I have to let it go if it is truly over…but right now it hurts to even think it might be.

 

Isolating fears

I wish life was back to normal. Or perhaps I should say I wish I could take my favorite things from my old life and mix it with the best things of this new world to form some sort of utopian society.

Since this whole thing started my mom has lived in great fear. She is so terrified that I don’t think she will leave the house if it means being around other people after the safer at home order is over in two weeks. I didn’t say anything up until this point but I might have to. I figured how can it hurt her if she wants to stay at home with my dad and autistic brother.

Now she is talking about getting a mask with a filter in it to wear under her cloth mask. She found some gloves to wear. This is only if she has to leave the house. Other people have been buying groceries. I’m wondering now if locking herself away is only temporary.

She does leave the house to go on walks with my brother Matt. The other day I was on the phone with her while they were out walking. She saw some kids on the path and freaked out. They quickly walked in the opposite direction in sheer panic.

It took me back to when I was a kid. My brother heard voices that told him to attack little girls. There was a period of 3 years where my brothers and I were homeschooled because Matt was psychotic. We avoided public places. If we were out and little kids would show up, we had to quickly pack up and head out. Nothing was wrong but it would only take a second for Matt to attack someone. Thankfully he is medicated now.

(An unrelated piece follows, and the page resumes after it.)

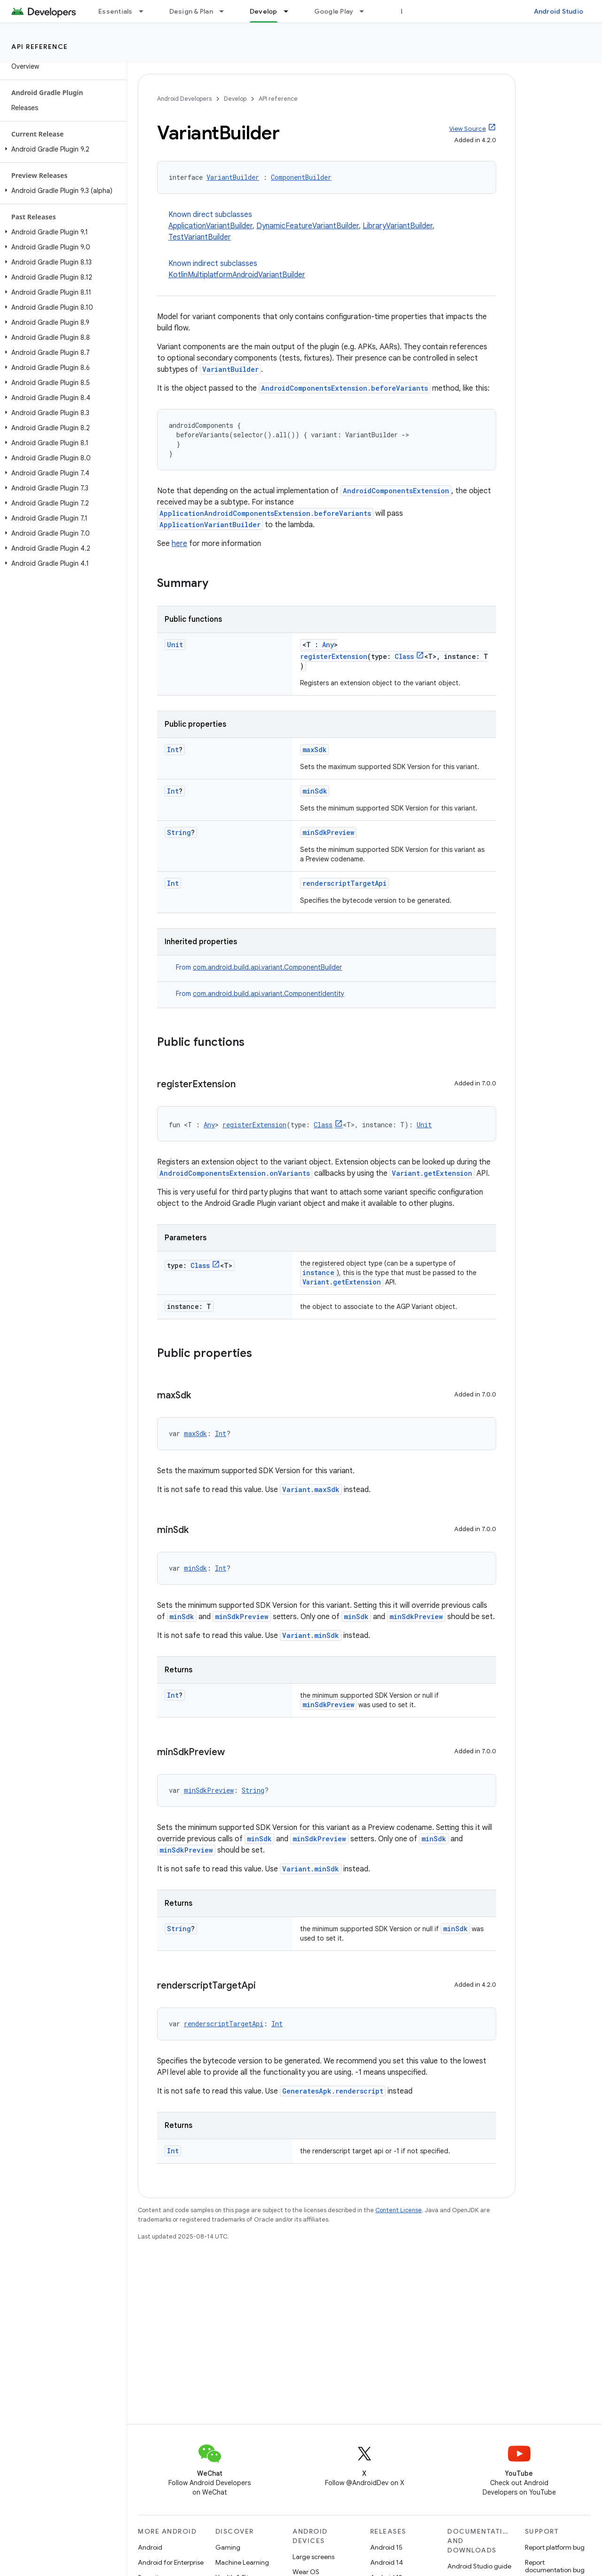 This screenshot has height=2576, width=602. What do you see at coordinates (311, 1489) in the screenshot?
I see `Variant.maxSdk` at bounding box center [311, 1489].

My grandpa had a tree nursery next to our house. Sometimes customers would show up looking at trees. We always had to keep on the lookout. If a potential customer showed up with little girls, someone had to call grandpa and then run out to meet them before they came to our house. Someone else had to make sure that Matt did not see the children outside. We had to be hyper-vigilant and work as a team to make sure no one got hurt.

Now I see the same type of paranoia in my mom. The children are potential threats. Even if they seem healthy they could be carrying a potentially deadly virus. Even if Matt seemed fine, in a matter of seconds he could potentially hurt someone. Even if it remains unseen, the threat is very real.

I see my mom very frightened and almost in a flashback of the other time we kept in isolation. I see the parallels of the fear and isolation.

I don’t think it is good for my mom’s mental health to stay in isolation much longer. My dad is very difficult to live with and needs care along with my brother.

I think my mom is going to stay in fear and isolation for a long time, longer than it is safer at home. My husband thinks she will stay in isolation until a vaccine is developed. Like my mom is going to trust a vaccine that is put out in record time. I probably wouldn’t even trust that.

I don’t want my mom to spend the last few years of her life not living out of fear. It’s hard to see her so afraid. I’m going to have to say something if it continues much longer.